Dan, kamu tidak perlu khawatir daya pikat Mermaid agak menurun lantaran Chow tidak turut berpartisipasi dalam ngelaba di depan kamera karena seperti telah saya singgung sedikit di paragraf pembuka, ruhnya masih bisa dirasakan. Kita pun dapat melihat perwujudan sosoknya melalui karakter Liu Xuan (maupun karakter-karakter lain). Walau dideskripsikan sebagai pengusaha properti sukses, Liu Xuan memiliki jiwa ‘low class’ dengan tindak tanduk yang tidak jarang too weird to be true. Tanpa pernah berusaha terlalu keras menduplikasi, perangai Deng Chao dalam menghidupkan tokoh Liu Xuan seketika melambungkan ingatan kita ke sosok Chow. Seolah-olah kita melihat versi muda dari sang sutradara. Sedangkan Shan adalah cerminan karakter yang mudah merebut hati siapapun. She’s so lovable. Dia cantik, jelas, tetapi sisi charming-nya lebih kuat berasa pada kepolosan maupun ketulusannya. Lin Yun berhasil menyatukan lalu memancarkan ketiga energi positif tersebut sehingga penonton pun tak menggugat mengapa Liu Xuan cenderung terpikat ke Shan yang luar biasa sederhana malah cenderung agak ndeso dari penampilan ketimbang Ruolan (Zhang Yuqi), rekan bisnis Liu Xuan dengan tampilan fisik sangat menggoda yang sedikit banyak mengingatkan saya pada Song Hye-kyo.

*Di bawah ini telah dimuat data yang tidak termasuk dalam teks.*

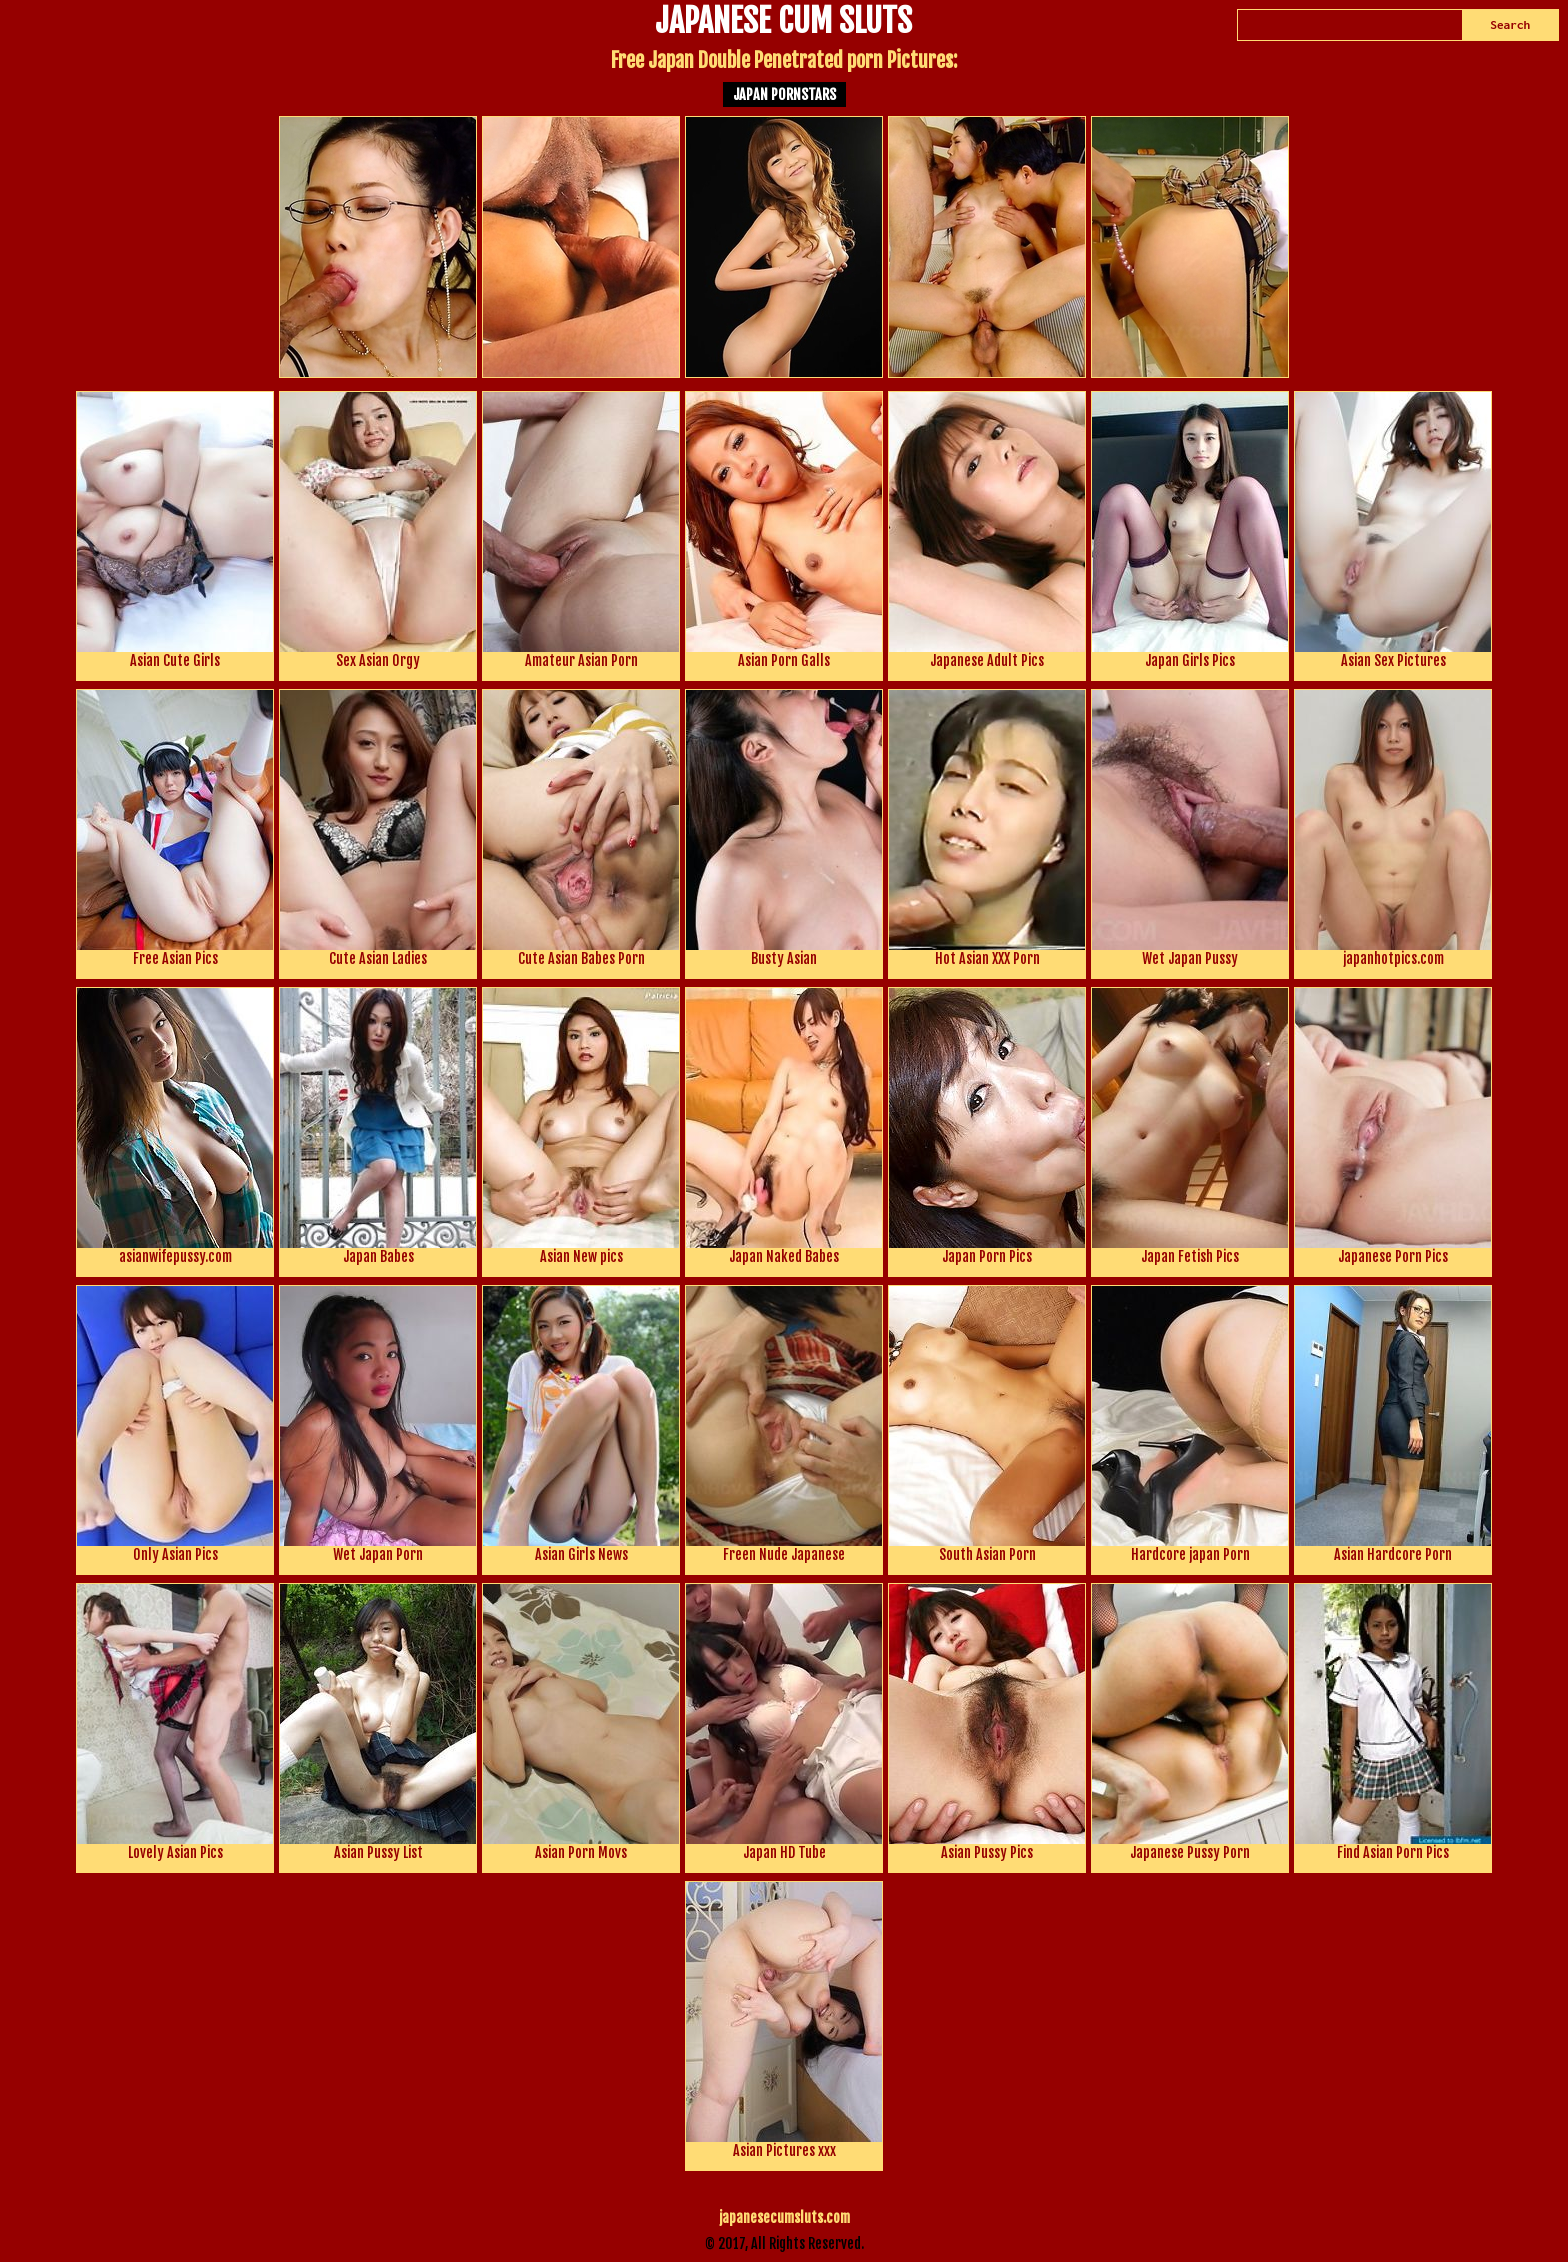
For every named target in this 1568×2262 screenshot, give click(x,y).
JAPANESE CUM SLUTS (783, 23)
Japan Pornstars (784, 94)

Romantisme beserta canda tawa yang lalu diperjumpakan pula dengan isu besar mengenai pencemaran lingkungan dan parade aksi berbalut CGI konyol adalah menu yang disajikan Stephen Chow dalam Mermaid. Terkesan penuh sesak memang bahkan berdampak pula pada kurang tergalinya plot perihal lingkungan, namun akankah kita mengeluhkan ini ketika Mermaid sukses mencapai tujuannya untuk membuat penonton tertawa? Rasa-rasanya tidak perlu. Lagipula Chow mempunyai kepekaan bagus dalam menentukan kapan waktu yang tepat untuk melontarkan humor dan kapan waktu yang tepat untuk menahannya. Peralihan nada film ke arah melankolis di paruh akhir pun dilangsungkan mulus. Air mata hasil tertawa lepas perlahan tapi pasti tergantikan oleh air mata hasil momen-momen dramatis yang sekalipun klise namun dieksekusi dengan sangat baik sehingga memunculkan sensasi menyentuh. Memadukan tawa, air mata, sekaligus secuil semangat (membara?), Mermaid adalah suatu paket hiburan yang komplit. Jika kamu menggemari karya-karya Stephen Chow atau semata-mata ingin mencari penghiburan atas kepenatan hidup, maka jelas Mermaid sebaiknya tak kamu lewatkan begitu saja. Percayalah, kamu akan tetap tersenyum-senyum bahagia selama melangkahkan kaki ke luar bioskop usai menonton film ini. Tidak mengherankan Mermaid bisa laris manis di pasar Asia, lha wong filmnya memang sangat menghibur!
Outstanding (4/5)
di Indonesia ngga gitu laris ya mas. Penasaran deh skrg udah turun...
ReplyDeleteIya. Sewaktu nonton juga cuma belasan penonton. Agak bingung sih kenapa film ini diemohi penonton padahal Mermaid tergolong crowd-pleasure sekali. Apa penonton masa kini sudah malas ke film Mandarin ya?